## Exercise directions
Give back exactly the stretch of data below from the line holding "тропический" through the line holding "Livro Digital", both ends included, and leave the remaining lines out.

(Collected data)
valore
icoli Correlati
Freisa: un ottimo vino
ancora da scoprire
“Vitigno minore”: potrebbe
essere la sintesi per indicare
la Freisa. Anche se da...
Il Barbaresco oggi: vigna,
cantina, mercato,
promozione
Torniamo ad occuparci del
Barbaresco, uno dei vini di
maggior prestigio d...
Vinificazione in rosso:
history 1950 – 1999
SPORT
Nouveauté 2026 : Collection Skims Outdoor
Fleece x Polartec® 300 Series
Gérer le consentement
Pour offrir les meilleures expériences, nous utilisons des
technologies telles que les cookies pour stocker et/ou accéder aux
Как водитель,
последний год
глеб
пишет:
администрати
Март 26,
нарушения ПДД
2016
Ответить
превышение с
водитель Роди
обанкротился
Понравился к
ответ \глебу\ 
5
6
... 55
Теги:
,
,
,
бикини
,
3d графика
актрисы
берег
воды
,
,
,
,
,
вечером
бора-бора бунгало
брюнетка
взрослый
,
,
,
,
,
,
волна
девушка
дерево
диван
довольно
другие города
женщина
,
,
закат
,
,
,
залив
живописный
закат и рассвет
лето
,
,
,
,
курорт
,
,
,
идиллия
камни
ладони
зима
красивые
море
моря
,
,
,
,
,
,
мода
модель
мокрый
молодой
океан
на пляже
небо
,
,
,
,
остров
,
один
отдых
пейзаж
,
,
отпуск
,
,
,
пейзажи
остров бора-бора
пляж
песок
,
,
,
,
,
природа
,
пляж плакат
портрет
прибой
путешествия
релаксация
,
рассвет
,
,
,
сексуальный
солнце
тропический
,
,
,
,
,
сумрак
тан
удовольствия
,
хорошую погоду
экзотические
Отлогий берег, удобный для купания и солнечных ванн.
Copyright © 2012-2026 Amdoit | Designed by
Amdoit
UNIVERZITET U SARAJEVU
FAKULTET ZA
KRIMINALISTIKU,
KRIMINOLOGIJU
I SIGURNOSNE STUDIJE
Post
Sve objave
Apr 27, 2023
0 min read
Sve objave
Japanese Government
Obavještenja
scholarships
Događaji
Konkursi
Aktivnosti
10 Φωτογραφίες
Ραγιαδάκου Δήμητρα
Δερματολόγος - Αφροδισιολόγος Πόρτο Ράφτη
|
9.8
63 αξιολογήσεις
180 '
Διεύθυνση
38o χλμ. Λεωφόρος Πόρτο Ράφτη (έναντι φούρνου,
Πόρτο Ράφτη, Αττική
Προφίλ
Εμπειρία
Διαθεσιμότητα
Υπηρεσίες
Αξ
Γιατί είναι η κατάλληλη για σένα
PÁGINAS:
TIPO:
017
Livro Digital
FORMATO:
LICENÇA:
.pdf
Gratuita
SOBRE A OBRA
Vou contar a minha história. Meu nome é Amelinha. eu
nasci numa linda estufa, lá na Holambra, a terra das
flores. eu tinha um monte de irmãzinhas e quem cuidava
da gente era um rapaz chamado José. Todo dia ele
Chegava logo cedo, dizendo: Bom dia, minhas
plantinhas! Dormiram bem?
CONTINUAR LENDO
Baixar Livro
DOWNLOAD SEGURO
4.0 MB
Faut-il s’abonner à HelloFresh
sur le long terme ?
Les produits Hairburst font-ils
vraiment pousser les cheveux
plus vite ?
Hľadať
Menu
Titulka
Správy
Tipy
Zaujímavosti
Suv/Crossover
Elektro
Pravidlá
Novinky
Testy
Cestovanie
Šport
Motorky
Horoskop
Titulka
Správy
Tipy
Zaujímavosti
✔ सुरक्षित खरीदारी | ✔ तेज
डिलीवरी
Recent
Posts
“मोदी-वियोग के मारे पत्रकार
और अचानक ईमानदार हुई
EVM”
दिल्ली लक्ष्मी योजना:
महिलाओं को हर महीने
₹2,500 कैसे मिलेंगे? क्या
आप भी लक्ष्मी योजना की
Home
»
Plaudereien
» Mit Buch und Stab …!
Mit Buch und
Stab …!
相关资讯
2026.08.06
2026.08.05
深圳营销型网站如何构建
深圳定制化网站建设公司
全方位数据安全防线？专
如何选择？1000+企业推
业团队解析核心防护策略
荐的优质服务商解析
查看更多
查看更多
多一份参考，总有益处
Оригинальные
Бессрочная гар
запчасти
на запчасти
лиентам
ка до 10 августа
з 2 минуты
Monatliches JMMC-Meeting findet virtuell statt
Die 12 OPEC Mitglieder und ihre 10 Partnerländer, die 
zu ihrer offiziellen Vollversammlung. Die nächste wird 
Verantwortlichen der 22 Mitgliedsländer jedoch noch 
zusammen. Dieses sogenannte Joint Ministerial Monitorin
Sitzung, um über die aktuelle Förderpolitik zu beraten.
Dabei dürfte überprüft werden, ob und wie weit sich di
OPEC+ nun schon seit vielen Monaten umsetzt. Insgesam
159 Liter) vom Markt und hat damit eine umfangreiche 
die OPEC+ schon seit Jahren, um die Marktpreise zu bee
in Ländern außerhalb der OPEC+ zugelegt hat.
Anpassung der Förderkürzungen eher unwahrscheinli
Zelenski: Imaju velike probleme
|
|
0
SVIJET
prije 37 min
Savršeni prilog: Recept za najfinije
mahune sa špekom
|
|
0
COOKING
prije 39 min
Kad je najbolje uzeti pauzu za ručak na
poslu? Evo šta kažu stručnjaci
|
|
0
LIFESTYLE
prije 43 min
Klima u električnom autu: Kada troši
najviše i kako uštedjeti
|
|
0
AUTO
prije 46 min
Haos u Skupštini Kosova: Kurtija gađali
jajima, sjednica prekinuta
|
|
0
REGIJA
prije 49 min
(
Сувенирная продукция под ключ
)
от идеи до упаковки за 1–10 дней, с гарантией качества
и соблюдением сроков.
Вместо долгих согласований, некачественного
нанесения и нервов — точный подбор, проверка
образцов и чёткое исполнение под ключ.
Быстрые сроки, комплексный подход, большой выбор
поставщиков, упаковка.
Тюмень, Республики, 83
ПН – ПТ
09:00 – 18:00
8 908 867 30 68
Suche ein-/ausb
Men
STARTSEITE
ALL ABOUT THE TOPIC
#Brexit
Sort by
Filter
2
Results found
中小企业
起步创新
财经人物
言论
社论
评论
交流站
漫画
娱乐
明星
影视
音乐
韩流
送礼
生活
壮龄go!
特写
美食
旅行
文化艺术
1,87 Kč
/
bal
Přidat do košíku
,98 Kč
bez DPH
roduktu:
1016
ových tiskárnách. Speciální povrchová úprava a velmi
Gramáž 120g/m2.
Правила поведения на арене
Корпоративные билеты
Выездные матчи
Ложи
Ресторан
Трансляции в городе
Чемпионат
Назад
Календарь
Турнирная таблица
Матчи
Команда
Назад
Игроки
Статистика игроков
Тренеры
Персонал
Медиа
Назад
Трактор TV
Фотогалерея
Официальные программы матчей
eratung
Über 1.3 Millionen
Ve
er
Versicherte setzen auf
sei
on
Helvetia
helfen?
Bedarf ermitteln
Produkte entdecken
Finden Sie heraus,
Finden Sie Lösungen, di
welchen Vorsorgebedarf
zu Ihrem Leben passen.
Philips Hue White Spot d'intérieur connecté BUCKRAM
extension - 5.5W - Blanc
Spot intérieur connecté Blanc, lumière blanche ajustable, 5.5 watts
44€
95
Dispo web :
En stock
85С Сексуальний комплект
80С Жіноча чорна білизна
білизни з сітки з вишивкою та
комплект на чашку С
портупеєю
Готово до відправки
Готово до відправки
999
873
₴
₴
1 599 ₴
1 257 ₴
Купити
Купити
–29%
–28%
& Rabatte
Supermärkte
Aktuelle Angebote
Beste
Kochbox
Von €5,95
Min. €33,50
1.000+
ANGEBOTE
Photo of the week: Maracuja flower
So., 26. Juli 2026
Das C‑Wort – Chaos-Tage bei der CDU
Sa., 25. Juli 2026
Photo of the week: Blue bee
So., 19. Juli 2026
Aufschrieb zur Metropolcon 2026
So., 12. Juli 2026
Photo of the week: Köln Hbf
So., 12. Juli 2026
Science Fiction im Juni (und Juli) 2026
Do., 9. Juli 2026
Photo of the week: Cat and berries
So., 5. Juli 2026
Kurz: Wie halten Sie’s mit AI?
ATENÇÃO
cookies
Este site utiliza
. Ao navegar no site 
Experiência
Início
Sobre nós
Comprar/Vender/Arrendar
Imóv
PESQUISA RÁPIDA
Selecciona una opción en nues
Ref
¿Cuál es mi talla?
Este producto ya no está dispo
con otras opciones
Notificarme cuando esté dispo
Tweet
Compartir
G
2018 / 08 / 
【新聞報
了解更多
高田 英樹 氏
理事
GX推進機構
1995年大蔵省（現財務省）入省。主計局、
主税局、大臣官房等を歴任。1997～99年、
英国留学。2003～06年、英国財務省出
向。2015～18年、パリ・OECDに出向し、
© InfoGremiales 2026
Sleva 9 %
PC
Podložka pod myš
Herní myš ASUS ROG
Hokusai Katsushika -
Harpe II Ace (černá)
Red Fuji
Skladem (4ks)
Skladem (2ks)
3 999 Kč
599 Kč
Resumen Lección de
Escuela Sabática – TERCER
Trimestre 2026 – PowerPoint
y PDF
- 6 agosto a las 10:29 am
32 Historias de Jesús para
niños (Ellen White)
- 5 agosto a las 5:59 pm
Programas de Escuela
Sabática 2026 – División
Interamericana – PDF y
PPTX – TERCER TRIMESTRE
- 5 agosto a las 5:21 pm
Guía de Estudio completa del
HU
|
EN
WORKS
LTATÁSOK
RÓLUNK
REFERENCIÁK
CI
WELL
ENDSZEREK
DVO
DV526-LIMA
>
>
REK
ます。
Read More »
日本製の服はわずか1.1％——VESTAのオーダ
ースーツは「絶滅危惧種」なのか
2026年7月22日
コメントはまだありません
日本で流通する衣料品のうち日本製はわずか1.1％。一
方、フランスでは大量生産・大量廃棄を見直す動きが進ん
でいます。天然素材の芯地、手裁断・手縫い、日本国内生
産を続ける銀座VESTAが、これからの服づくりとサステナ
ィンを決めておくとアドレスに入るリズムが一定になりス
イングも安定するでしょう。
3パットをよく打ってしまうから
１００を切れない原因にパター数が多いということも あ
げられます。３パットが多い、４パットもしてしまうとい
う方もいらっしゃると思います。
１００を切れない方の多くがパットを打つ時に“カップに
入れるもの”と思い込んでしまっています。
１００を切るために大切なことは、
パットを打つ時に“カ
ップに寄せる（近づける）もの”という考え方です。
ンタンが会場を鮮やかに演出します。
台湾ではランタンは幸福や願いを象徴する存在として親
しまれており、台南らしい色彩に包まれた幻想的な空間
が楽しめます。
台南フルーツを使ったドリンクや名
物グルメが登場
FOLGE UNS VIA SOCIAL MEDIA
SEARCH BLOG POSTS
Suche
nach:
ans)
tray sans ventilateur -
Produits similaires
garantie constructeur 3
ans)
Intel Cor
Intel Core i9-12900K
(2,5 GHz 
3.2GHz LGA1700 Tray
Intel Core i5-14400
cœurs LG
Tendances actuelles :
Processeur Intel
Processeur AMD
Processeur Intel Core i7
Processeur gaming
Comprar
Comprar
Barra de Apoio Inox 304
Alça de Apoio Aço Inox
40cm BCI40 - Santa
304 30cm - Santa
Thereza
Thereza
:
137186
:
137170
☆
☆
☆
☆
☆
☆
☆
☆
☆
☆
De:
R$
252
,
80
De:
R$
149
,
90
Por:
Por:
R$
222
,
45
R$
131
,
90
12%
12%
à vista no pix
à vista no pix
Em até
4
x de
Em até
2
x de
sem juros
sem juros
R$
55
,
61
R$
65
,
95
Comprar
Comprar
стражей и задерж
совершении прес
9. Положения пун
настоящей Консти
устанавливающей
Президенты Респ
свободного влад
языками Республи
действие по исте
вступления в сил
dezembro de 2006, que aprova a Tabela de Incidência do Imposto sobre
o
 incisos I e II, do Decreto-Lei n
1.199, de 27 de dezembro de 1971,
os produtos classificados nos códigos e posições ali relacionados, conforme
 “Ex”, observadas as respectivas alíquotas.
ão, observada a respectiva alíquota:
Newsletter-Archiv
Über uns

## Answer for the task
тропический
,
,
,
,
,
сумрак
тан
удовольствия
,
хорошую погоду
экзотические
Отлогий берег, удобный для купания и солнечных ванн.
Copyright © 2012-2026 Amdoit | Designed by
Amdoit
UNIVERZITET U SARAJEVU
FAKULTET ZA
KRIMINALISTIKU,
KRIMINOLOGIJU
I SIGURNOSNE STUDIJE
Post
Sve objave
Apr 27, 2023
0 min read
Sve objave
Japanese Government
Obavještenja
scholarships
Događaji
Konkursi
Aktivnosti
10 Φωτογραφίες
Ραγιαδάκου Δήμητρα
Δερματολόγος - Αφροδισιολόγος Πόρτο Ράφτη
|
9.8
63 αξιολογήσεις
180 '
Διεύθυνση
38o χλμ. Λεωφόρος Πόρτο Ράφτη (έναντι φούρνου,
Πόρτο Ράφτη, Αττική
Προφίλ
Εμπειρία
Διαθεσιμότητα
Υπηρεσίες
Αξ
Γιατί είναι η κατάλληλη για σένα
PÁGINAS:
TIPO:
017
Livro Digital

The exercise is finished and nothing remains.